▶ **Task details**:
For the entries below, count the lines that contain the word "Done" and reply with that number only.

▶ **Exercise input**:
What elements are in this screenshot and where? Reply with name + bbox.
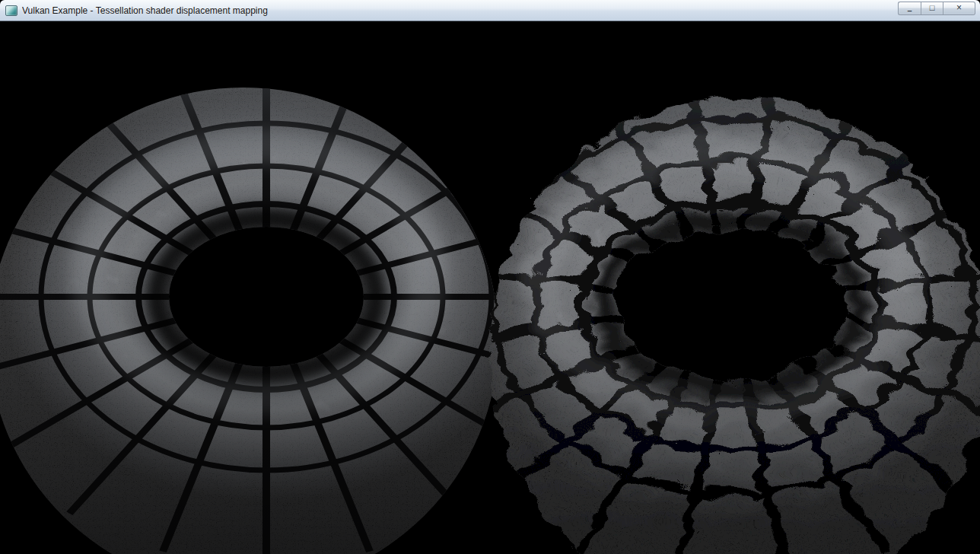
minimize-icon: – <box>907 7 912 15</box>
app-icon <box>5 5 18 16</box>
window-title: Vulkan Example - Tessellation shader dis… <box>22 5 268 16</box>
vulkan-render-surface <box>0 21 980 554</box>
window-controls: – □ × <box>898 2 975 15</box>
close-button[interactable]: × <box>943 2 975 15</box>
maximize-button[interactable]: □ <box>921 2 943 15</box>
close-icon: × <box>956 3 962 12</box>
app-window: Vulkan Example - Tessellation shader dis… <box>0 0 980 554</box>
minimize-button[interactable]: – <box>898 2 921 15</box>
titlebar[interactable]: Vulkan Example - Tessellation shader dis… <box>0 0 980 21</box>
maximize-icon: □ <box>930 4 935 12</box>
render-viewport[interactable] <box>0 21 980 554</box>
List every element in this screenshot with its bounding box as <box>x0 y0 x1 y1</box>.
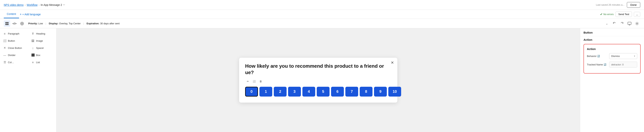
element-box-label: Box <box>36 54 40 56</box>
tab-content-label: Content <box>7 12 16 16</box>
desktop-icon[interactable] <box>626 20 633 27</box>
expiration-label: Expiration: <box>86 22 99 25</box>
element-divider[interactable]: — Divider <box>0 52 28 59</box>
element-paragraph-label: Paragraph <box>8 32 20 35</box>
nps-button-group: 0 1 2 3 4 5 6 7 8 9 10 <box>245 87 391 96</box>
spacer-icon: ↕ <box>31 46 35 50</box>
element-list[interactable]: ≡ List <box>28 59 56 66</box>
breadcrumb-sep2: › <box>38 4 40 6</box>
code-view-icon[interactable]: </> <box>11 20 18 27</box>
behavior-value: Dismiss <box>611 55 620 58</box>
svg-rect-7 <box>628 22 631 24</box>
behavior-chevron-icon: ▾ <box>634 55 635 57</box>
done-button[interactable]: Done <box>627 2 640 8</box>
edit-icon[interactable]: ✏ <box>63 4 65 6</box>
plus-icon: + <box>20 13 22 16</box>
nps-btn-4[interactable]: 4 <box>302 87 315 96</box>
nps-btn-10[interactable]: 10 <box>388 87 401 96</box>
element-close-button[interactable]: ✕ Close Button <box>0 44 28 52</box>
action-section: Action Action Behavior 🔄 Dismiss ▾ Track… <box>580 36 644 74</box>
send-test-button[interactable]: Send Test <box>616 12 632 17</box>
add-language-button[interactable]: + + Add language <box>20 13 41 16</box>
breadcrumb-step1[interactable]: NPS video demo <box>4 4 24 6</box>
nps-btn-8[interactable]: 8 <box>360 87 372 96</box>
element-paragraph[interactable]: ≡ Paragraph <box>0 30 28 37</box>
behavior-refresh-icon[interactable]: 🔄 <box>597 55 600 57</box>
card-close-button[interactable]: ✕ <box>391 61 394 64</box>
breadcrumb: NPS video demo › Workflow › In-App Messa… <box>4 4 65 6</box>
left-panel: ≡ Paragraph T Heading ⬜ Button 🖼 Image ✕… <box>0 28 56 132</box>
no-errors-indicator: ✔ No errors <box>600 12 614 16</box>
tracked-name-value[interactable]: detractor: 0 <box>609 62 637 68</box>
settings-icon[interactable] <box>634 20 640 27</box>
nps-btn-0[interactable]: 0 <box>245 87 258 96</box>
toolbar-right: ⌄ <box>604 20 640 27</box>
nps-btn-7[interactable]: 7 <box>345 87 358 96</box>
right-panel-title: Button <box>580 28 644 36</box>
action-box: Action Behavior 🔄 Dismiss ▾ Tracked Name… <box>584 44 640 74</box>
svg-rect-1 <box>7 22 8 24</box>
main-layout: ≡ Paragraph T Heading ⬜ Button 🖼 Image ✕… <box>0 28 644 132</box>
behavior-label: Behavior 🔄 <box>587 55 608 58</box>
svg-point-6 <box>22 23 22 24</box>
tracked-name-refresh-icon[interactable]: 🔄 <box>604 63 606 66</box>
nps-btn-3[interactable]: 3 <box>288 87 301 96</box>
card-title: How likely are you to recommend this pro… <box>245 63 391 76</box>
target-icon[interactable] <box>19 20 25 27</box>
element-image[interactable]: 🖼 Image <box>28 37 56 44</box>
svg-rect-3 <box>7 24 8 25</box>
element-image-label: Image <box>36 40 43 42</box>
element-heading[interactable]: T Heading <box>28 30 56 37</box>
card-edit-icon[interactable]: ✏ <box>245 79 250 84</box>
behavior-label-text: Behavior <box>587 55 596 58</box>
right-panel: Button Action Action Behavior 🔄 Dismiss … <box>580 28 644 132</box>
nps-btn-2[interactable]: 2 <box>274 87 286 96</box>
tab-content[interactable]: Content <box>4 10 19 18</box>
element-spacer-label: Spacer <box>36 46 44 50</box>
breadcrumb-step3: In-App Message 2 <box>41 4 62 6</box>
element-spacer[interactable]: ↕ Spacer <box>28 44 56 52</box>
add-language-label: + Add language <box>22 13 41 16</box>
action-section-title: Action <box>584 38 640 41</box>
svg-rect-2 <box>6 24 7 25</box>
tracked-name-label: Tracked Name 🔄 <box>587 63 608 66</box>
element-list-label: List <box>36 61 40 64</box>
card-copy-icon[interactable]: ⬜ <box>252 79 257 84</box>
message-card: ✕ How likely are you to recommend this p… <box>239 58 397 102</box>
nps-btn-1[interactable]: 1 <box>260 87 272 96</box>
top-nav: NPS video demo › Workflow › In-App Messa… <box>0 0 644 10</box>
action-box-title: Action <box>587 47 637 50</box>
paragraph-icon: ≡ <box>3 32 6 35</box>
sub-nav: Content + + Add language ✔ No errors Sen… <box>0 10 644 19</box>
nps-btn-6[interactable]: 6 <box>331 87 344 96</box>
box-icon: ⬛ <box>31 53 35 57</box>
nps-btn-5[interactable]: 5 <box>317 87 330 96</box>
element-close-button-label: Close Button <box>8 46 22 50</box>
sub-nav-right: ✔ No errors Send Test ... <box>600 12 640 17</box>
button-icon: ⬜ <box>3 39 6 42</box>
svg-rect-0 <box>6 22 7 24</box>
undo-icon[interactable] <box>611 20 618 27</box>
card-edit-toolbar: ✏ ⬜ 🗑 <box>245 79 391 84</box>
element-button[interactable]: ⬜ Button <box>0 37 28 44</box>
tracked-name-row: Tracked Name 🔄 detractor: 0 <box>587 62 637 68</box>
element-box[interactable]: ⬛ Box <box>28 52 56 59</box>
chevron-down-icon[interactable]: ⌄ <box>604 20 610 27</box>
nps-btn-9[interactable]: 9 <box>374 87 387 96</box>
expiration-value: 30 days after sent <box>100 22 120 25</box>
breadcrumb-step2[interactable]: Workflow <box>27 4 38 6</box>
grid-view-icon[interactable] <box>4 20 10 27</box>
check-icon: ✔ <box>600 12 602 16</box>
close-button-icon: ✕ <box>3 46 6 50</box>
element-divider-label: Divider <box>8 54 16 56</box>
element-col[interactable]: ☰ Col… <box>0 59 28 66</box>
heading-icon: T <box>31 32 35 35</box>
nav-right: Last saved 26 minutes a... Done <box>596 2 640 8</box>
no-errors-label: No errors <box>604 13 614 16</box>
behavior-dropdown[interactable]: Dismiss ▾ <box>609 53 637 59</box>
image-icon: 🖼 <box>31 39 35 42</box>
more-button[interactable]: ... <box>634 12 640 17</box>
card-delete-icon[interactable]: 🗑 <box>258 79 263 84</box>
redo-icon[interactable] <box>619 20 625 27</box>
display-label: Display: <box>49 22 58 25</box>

▶ **Answer section**:
2